## [TASK BRIEF]
Output only the lines below from the one holding "Related Commands" down to the one holding "and fading, ensuring vibrant color all s", both end lines included and every picture dropped.

[RECORDS Boundary: Start]

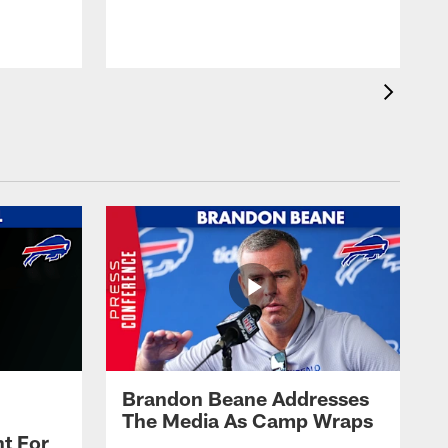
t
s
Brandon Beane Addresses
The Media As Camp Wraps
t For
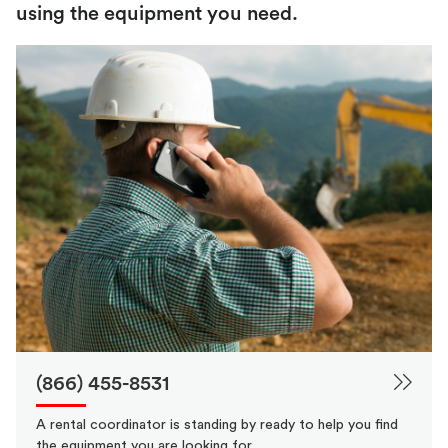
using the equipment you need.
(866) 455-8531
A rental coordinator is standing by ready to help you find
the equipment you are looking for.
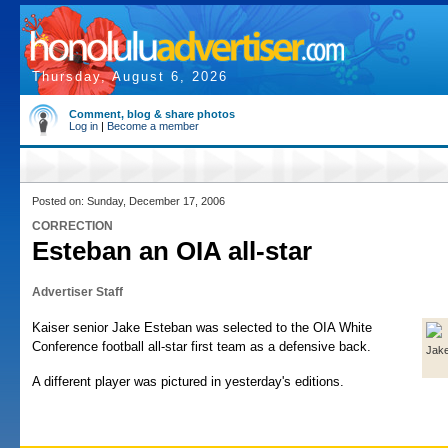
Thursday, August 6, 2026
Comment, blog & share photos
Log in
|
Become a member
Posted on: Sunday, December 17, 2006
CORRECTION
Esteban an OIA all-star
Advertiser Staff
Kaiser senior Jake Esteban was selected to the OIA White
Conference football all-star first team as a defensive back.
Jak
A different player was pictured in yesterday's editions.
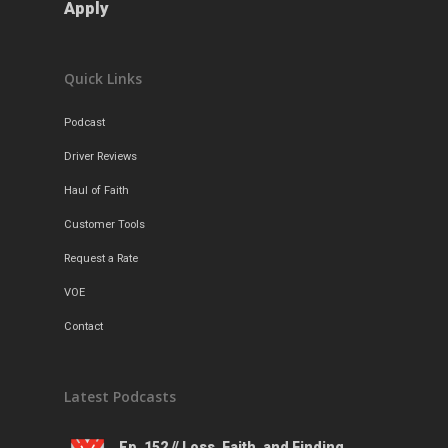
Apply
Quick Links
Podcast
Driver Reviews
Haul of Faith
Customer Tools
Request a Rate
VOE
Contact
Latest Podcasts
Ep. 152 // Loss, Faith, and Finding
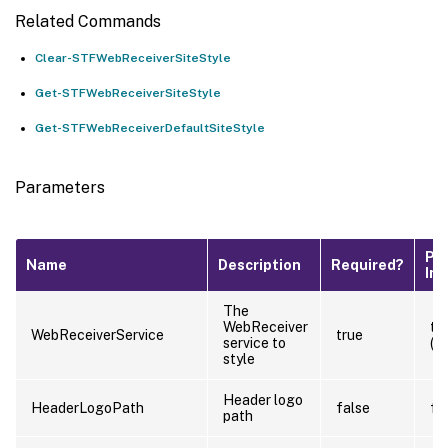
Related Commands
Clear-STFWebReceiverSiteStyle
Get-STFWebReceiverSiteStyle
Get-STFWebReceiverDefaultSiteStyle
Parameters
Pip
Name
Description
Required?
Inp
The
WebReceiver
tr
WebReceiverService
true
service to
(B
style
Header logo
HeaderLogoPath
false
fa
path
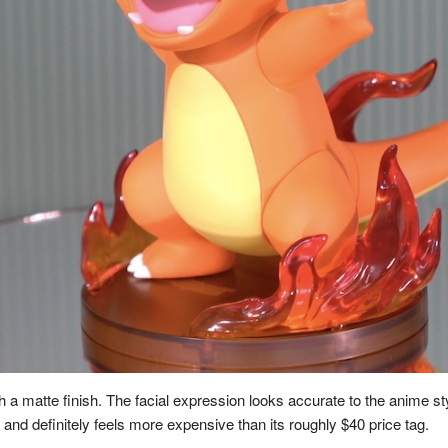
h a matte finish. The facial expression looks accurate to the anime sty
and definitely feels more expensive than its roughly $40 price tag.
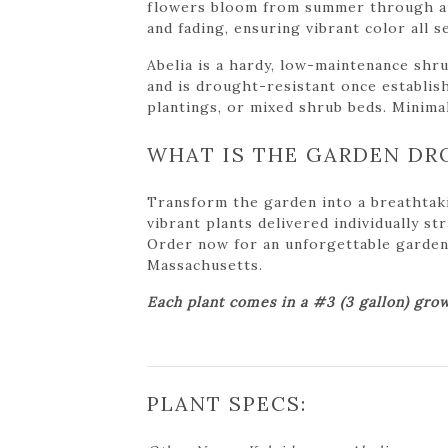
flowers bloom from summer through aut
and fading, ensuring vibrant color all s
Abelia is a hardy, low-maintenance shrub
and is drought-resistant once establish
plantings, or mixed shrub beds. Minima
WHAT IS THE GARDEN DR
Transform the garden into a breathtak
vibrant plants delivered individually s
Order now for an unforgettable garden tr
Massachusetts.
Each plant comes in a #3 (3 gallon) grow
PLANT SPECS:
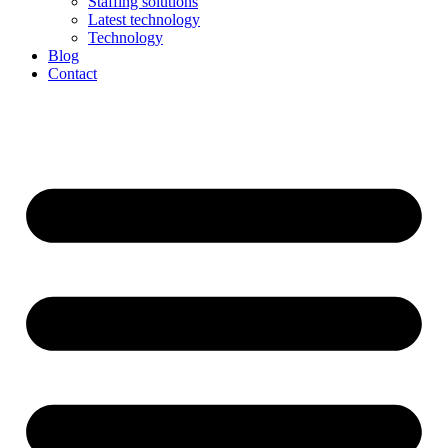
Staffing solutions
Latest technology
Technology
Blog
Contact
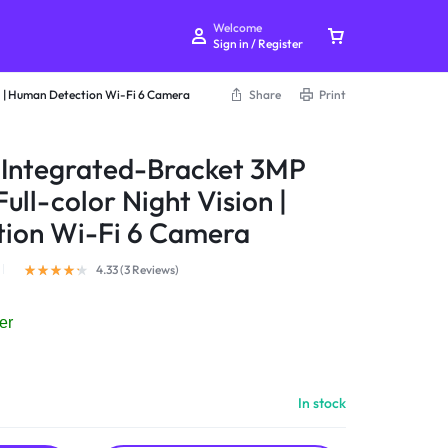
Welcome
Sign in / Register
n | Human Detection Wi-Fi 6 Camera
Share
Print
 Integrated-Bracket 3MP
ll-color Night Vision |
Your bag is empty
ion Wi-Fi 6 Camera
Don't miss out on great deals! Start shopping or
4.33 (
3
Reviews
)
Sign in to view products added.
er
Shop What's New
In stock
Sign in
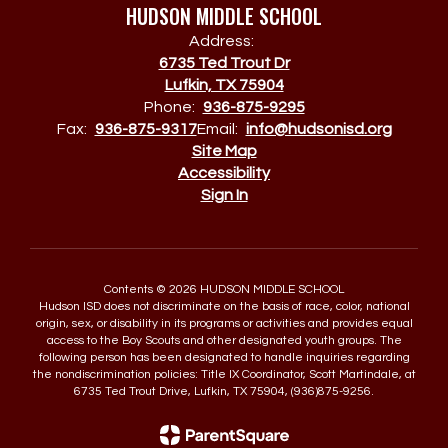
HUDSON MIDDLE SCHOOL
Address:
6735 Ted Trout Dr
Lufkin, TX 75904
Phone:
936-875-9295
Fax:
936-875-9317
Email:
info@hudsonisd.org
Site Map
Accessibility
Sign In
Contents © 2026 HUDSON MIDDLE SCHOOL
Hudson ISD does not discriminate on the basis of race, color, national
origin, sex, or disability in its programs or activities and provides equal
access to the Boy Scouts and other designated youth groups. The
following person has been designated to handle inquiries regarding
the nondiscrimination policies: Title IX Coordinator, Scott Martindale, at
6735 Ted Trout Drive, Lufkin, TX 75904, (936)875-9256.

[RECORDS Boundary: End]

## [EXERCISE ANSWER]
Related Commands
Clear-STFWebReceiverSiteStyle
Get-STFWebReceiverSiteStyle
Get-STFWebReceiverDefaultSiteStyle
Parameters
Pip
Name
Description
Required?
Inp
The
WebReceiver
tr
WebReceiverService
true
service to
(B
style
Header logo
HeaderLogoPath
false
fa
path
h a matte finish. The facial expression looks accurate to the anime sty
and definitely feels more expensive than its roughly $40 price tag.
flowers bloom from summer through aut
and fading, ensuring vibrant color all s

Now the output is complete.